61. En outre, sous réserve des règles internes d’un parlement
national et conformément aux principes de représentation équitable
établis dans la
Résolution
1798 (2011), «[l]es candidats proposés par un groupe politique devraient
en général être acceptés comme membres – représentants ou suppléants
– s’ils satisfont aux critères prévus par les règles nationales
de procédure»
Note.Ceci
est évidemment soumis à l’obligation (énoncée à l’article 6.2.c
du Règlement) faite à tous les membres de l’Assemblée de s’engager
à respecter les objectifs et principes fondamentaux de l’Organisation
et à se conformer au Code de conduite des membres de l’Assemblée
parlementaire.
62. La décision de retirer le nom d’un membre de la délégation
nationale alors même que ce membre a été proposé par son parti politique
conformément au principe d’une représentation équitable n’est pas
sans conséquences, dans la mesure (1) où elle prive le membre concerné
de la possibilité de participer aux travaux de l’Assemblée; (2)

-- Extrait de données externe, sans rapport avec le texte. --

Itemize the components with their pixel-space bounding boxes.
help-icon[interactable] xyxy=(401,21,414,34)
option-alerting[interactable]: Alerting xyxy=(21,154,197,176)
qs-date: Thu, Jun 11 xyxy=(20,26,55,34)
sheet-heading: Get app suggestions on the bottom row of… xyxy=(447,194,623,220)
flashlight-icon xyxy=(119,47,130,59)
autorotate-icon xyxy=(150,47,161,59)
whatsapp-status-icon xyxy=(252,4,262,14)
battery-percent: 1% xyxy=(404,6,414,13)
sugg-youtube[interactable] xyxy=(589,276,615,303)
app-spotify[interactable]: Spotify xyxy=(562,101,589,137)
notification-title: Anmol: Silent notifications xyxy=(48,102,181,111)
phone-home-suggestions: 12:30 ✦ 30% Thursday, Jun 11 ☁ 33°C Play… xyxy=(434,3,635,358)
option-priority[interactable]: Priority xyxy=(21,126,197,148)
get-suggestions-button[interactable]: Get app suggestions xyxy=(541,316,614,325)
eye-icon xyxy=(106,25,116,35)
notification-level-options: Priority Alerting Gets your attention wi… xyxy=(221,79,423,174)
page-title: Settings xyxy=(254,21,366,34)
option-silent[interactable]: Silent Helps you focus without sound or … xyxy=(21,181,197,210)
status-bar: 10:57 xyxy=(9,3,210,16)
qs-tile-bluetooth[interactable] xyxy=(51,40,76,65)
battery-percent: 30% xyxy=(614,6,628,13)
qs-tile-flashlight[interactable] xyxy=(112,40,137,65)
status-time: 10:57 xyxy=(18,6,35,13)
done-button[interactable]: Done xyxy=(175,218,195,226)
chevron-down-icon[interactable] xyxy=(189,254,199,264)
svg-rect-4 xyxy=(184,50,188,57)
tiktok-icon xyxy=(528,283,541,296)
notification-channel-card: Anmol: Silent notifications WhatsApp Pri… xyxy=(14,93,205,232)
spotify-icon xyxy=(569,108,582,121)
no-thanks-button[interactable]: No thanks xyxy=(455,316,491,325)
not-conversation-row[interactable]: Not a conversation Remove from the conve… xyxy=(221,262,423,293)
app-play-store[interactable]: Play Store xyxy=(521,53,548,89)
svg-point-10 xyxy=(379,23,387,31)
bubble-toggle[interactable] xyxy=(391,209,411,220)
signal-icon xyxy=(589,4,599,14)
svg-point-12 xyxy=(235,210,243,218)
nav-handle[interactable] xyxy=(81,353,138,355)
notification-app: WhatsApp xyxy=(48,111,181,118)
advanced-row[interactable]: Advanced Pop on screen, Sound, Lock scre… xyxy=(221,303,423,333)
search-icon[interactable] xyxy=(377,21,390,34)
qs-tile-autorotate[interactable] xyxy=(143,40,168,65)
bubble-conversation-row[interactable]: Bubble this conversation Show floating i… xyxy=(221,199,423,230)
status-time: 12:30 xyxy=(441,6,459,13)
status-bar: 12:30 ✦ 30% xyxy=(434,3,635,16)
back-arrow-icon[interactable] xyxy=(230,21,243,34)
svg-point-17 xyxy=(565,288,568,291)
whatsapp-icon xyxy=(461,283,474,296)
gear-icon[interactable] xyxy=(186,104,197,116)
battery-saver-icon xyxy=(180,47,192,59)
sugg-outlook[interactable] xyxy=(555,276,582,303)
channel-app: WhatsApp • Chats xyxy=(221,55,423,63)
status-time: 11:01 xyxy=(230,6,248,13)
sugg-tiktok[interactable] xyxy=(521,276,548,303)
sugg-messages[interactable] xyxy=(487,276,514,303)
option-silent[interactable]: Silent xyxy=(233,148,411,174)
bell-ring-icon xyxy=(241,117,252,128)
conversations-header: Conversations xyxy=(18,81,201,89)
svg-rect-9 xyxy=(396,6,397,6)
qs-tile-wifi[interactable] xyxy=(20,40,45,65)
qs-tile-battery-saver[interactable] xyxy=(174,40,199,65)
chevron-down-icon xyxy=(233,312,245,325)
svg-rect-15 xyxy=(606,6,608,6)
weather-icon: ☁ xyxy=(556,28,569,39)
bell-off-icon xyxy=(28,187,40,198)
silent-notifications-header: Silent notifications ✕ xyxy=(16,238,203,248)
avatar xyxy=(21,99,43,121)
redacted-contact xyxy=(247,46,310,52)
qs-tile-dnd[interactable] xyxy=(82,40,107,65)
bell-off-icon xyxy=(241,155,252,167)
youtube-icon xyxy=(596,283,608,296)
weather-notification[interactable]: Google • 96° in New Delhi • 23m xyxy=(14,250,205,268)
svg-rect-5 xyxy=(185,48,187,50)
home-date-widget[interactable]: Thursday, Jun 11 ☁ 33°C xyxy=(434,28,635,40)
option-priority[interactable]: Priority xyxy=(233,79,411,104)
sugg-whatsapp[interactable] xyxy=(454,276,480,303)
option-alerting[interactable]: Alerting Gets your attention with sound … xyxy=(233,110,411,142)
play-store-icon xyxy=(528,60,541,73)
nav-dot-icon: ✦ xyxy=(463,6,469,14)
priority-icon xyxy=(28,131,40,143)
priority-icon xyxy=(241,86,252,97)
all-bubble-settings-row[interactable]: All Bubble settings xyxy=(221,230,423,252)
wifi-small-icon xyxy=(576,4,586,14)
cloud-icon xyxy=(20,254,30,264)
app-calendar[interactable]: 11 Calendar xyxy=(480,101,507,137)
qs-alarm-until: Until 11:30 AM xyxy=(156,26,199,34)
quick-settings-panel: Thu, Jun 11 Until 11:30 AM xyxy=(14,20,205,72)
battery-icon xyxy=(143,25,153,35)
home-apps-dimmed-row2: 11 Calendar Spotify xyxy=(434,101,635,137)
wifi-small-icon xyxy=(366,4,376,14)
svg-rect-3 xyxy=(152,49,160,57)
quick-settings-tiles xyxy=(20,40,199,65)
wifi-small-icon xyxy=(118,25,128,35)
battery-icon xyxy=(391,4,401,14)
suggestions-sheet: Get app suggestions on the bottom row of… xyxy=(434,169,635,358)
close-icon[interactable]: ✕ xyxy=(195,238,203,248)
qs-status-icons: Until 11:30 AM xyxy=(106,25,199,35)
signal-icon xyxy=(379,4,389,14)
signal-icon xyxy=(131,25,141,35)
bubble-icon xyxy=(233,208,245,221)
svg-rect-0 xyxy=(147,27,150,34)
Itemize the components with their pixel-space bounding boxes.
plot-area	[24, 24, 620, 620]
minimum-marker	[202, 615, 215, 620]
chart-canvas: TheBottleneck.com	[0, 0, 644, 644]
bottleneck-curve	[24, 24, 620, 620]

où les délégations nationales sont souvent constituées et sélectionnées
pour la durée du mandat du parlement national, de sorte que cette
décision peut interférer avec une répartition convenue; et (3) dans
l’esprit d’une représentation équitable, je considère qu’en principe,
il devrait appartenir aux partis politiques nationaux de sélectionner
leurs membres au sein de la délégation nationale (sans interférence d’autres
partis politiques, de la présidence du parlement national ou du
comité des présidents). De mon point de vue, c’est la réputation
du parti politique qui est engagée dans la sélection de ses membres
et il n’appartient à nul autre d’interférer dans ce processus.
4.1.2 L’approche adoptée par les autorités
parlementaires et politiques à l’égard de la participation aux réunions
de l’Assemblée parlementaire et du financement des déplacements
qui y sont liés
63. Si la majorité des délégations
nationales et des parlements nationaux utilisent les meilleures
pratiques en ce qui concerne la facilitation de la participation
et le financement des déplacements des membres afin de leur permettre
d’assister aux réunions de l’Assemblée, il existe toutefois de ce
point de vue des disparités. Les freins trouvent souvent leurs origines
dans une méconnaissance des obligations juridiques découlant de
la qualité de membre de l’Assemblée, ou de pratiques administratives
inutilement lourdes qui peuvent faire obstacle à une participation
pleine et en temps opportun aux travaux de l’Assemblée. Je considère
que les normes ci-dessous reflètent les obligations qui s’imposent
aux membres et qui devraient être appliquées par toutes les délégations
nationales:
- La participation
à toutes les réunions de l’Assemblée devrait être facilitée et les
parlements doivent s’efforcer d’éliminer tous les prétendus «contrôles»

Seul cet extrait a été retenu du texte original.